(Exercise description): Every line below that has the word "Editor" counts once; report how many lines that makes, with no other words.

(Records contained in a dataset):
=== Section Start ===
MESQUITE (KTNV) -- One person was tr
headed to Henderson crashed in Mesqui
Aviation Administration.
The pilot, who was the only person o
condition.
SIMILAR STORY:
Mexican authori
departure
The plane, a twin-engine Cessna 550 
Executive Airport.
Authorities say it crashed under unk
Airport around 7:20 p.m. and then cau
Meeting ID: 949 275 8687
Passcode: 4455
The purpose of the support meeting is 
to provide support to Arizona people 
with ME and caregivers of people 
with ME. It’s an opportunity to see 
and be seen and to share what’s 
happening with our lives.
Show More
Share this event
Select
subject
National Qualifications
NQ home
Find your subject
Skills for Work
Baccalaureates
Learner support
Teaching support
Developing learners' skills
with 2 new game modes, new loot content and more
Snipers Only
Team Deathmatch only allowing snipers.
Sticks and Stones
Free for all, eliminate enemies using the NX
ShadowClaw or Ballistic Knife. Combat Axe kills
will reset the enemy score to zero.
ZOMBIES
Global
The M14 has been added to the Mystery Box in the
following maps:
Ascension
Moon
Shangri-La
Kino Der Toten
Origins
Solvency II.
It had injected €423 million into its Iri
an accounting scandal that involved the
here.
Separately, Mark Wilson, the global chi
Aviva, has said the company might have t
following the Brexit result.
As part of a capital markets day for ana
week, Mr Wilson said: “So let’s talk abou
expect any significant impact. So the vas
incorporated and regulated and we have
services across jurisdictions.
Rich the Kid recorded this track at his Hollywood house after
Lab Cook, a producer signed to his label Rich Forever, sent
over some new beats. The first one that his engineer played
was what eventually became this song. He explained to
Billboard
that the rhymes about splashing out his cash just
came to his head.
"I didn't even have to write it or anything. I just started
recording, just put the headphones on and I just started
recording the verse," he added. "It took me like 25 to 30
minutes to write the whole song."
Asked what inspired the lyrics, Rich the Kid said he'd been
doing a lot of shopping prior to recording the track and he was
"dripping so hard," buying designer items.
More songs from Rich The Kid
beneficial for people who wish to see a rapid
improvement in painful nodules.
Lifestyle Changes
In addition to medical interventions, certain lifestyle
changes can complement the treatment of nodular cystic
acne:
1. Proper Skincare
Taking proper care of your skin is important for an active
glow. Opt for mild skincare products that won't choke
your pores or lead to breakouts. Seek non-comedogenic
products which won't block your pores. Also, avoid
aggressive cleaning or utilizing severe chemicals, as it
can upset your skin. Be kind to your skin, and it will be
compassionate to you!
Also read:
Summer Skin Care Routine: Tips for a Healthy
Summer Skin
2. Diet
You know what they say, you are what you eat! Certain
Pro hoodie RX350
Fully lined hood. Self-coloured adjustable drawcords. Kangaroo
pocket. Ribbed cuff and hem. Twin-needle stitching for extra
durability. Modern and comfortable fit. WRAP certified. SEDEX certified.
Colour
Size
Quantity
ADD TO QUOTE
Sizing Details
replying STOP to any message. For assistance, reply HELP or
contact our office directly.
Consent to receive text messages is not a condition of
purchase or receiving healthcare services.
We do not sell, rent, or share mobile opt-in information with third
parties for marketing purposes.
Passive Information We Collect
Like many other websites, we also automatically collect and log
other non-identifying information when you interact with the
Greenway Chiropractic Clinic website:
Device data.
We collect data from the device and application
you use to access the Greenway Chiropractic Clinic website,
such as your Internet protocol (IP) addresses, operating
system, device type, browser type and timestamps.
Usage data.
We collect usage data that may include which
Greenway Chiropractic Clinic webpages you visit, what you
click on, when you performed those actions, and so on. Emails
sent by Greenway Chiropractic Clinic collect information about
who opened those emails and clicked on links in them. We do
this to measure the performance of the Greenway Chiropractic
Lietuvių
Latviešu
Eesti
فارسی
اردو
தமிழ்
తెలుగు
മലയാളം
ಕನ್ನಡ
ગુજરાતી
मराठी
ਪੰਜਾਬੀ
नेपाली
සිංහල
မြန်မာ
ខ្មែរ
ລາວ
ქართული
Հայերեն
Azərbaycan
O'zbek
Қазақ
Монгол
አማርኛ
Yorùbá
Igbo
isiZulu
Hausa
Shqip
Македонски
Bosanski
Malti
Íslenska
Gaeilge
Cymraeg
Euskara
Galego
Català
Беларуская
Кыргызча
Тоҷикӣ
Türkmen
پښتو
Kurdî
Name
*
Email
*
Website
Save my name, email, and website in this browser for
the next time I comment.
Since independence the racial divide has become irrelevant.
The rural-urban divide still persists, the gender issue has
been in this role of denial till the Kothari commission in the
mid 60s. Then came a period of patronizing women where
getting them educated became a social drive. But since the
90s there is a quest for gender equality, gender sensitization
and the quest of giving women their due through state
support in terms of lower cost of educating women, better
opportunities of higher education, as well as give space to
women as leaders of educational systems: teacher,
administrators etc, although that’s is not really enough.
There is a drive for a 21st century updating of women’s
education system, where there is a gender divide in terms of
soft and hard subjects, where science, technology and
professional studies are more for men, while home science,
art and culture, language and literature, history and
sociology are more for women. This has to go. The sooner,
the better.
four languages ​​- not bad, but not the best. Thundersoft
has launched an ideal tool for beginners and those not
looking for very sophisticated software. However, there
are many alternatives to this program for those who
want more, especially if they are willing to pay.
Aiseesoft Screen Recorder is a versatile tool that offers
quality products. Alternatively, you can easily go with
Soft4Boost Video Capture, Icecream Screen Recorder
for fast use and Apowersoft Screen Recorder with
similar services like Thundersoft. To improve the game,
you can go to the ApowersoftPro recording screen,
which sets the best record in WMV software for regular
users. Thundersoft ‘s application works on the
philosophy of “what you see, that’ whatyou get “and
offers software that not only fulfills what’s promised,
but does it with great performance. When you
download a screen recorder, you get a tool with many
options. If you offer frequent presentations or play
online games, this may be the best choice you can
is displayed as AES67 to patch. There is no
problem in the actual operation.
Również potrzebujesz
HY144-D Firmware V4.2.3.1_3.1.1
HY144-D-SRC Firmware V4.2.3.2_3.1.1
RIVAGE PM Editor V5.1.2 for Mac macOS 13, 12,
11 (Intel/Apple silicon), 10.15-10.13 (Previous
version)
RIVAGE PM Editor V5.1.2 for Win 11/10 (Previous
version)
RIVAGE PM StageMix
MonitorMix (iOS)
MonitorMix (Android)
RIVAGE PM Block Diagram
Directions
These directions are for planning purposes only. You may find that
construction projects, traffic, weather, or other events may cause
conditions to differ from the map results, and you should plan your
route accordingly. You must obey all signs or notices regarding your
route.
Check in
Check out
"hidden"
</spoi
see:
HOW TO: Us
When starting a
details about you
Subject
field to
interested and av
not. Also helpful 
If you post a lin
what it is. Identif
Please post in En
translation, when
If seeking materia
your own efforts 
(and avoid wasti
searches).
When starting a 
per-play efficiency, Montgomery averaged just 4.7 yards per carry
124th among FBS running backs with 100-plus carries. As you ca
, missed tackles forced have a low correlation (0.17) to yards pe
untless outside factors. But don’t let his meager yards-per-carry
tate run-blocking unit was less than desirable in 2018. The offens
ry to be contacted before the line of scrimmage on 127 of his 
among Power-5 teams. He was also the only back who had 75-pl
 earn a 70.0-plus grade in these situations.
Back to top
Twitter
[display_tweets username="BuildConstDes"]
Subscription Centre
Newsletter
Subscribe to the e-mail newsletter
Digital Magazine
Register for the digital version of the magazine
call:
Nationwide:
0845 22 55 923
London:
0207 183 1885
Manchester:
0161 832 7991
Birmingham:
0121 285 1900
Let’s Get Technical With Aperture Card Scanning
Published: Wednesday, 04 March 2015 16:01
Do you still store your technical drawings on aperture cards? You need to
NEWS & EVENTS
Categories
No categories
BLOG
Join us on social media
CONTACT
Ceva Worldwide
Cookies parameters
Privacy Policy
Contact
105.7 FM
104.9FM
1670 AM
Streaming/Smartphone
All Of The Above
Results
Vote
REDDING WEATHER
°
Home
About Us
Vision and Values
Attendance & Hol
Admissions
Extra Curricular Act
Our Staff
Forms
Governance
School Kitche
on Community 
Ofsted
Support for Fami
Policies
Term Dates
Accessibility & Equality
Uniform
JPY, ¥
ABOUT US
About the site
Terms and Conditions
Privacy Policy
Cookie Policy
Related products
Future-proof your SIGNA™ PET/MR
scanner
=== Section End ===
(Exercise solution): 2